**Task details**
Taking the line that contains "Spedire veicoli da" as the first and the final line of the records as the last, write out every line between them exactly, ends included, and nothing else.

The input Start Marker

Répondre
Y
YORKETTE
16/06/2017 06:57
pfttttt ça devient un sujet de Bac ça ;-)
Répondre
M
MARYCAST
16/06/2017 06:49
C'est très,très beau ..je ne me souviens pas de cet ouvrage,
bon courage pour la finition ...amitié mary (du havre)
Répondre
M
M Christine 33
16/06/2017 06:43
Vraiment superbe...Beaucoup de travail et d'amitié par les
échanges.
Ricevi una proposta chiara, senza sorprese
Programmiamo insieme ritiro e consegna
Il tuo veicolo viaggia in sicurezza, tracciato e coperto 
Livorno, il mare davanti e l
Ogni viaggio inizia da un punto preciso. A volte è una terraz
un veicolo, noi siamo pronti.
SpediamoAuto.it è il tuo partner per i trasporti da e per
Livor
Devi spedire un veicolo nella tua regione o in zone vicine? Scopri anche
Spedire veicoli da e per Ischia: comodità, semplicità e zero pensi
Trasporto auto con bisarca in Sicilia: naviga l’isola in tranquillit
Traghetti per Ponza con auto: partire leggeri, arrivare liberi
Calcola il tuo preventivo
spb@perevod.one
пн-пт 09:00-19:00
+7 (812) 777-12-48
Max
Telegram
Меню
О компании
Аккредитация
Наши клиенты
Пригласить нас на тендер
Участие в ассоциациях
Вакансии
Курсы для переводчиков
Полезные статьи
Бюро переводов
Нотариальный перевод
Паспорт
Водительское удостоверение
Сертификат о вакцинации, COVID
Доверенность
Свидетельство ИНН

The input End Marker

**Expected answer**
Spedire veicoli da e per Ischia: comodità, semplicità e zero pensi
Trasporto auto con bisarca in Sicilia: naviga l’isola in tranquillit
Traghetti per Ponza con auto: partire leggeri, arrivare liberi
Calcola il tuo preventivo
spb@perevod.one
пн-пт 09:00-19:00
+7 (812) 777-12-48
Max
Telegram
Меню
О компании
Аккредитация
Наши клиенты
Пригласить нас на тендер
Участие в ассоциациях
Вакансии
Курсы для переводчиков
Полезные статьи
Бюро переводов
Нотариальный перевод
Паспорт
Водительское удостоверение
Сертификат о вакцинации, COVID
Доверенность
Свидетельство ИНН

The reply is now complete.